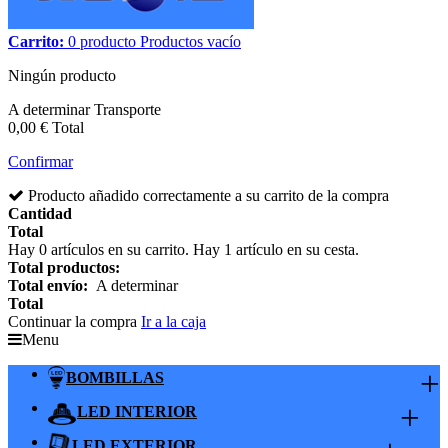
Carrito:
0
producto
Productos
vacío
Ningún producto
A determinar
Transporte
0,00 €
Total
Confirmar
Producto añadido correctamente a su carrito de la compra
Cantidad
Total
Hay
0
artículos en su carrito.
Hay 1 artículo en su cesta.
Total productos:
Total envío:
A determinar
Total
Continuar la compra
Ir a la caja
Menu
+
BOMBILLAS
+
LED INTERIOR
LED EXTERIOR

◆ TASK TO CARRY OUT ◆
Copy out all of the listing word for word, but skip the images.

◆ EXPECTED OUTPUT ◆
Carrito:
0
producto
Productos
vacío
Ningún producto
A determinar
Transporte
0,00 €
Total
Confirmar
Producto añadido correctamente a su carrito de la compra
Cantidad
Total
Hay
0
artículos en su carrito.
Hay 1 artículo en su cesta.
Total productos:
Total envío:
A determinar
Total
Continuar la compra
Ir a la caja
Menu
+
BOMBILLAS
+
LED INTERIOR
LED EXTERIOR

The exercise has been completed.